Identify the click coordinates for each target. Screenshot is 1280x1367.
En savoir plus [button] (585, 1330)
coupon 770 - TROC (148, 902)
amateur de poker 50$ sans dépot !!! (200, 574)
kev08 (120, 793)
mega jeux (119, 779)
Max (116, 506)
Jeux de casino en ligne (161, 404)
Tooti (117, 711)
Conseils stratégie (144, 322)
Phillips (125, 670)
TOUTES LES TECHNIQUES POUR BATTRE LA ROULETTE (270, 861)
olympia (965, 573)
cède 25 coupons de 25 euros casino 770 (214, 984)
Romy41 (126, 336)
——————
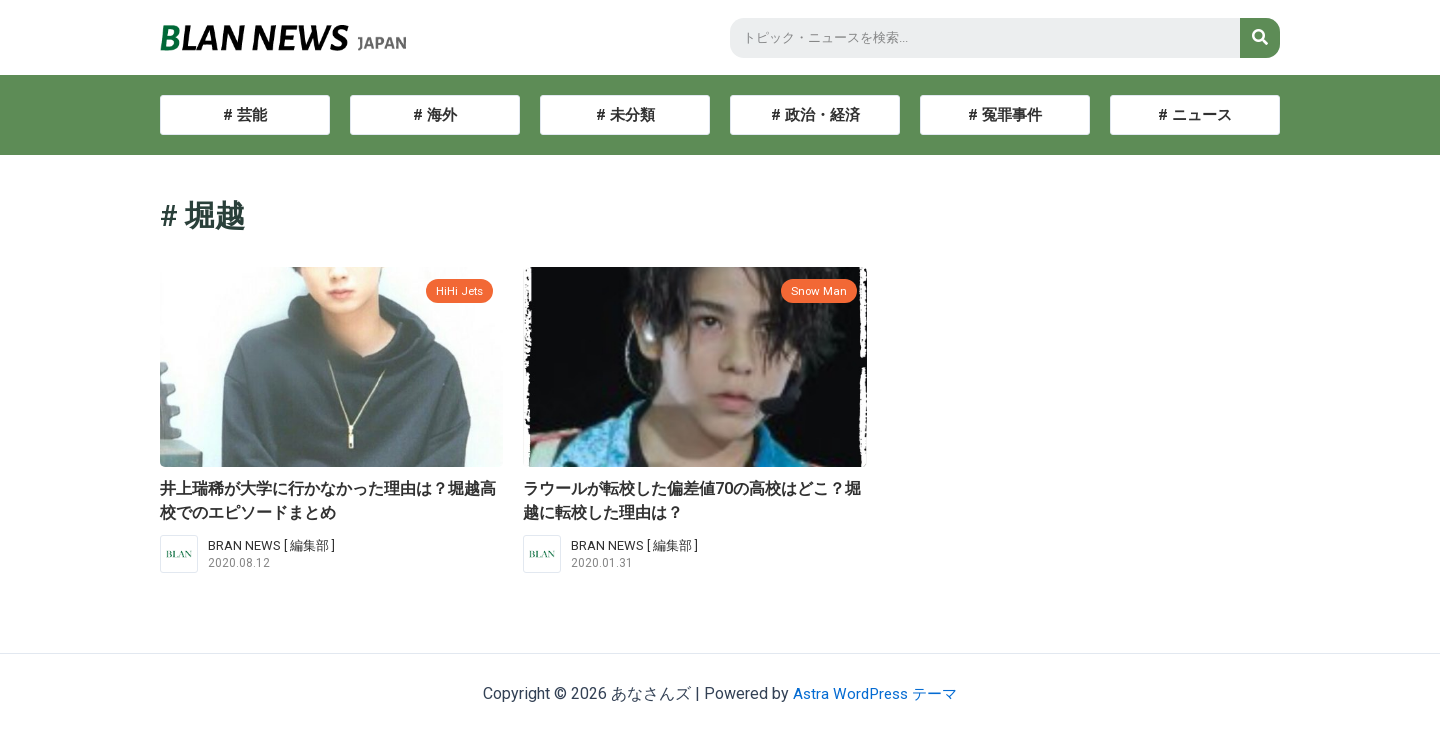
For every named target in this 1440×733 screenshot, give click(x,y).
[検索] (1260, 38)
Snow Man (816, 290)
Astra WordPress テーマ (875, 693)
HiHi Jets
——————
> **Task details**:
Of the entries above, transcribe exactly those lines that fall between the line containing "Max (116, 506)" and the line containing "Romy41 (126, 336)", together with those two lines.

> **Solved problem**:
Max (116, 506)
Jeux de casino en ligne (161, 404)
Tooti (117, 711)
Conseils stratégie (144, 322)
Phillips (125, 670)
TOUTES LES TECHNIQUES POUR BATTRE LA ROULETTE (270, 861)
olympia (965, 573)
cède 25 coupons de 25 euros casino 770 (214, 984)
Romy41 (126, 336)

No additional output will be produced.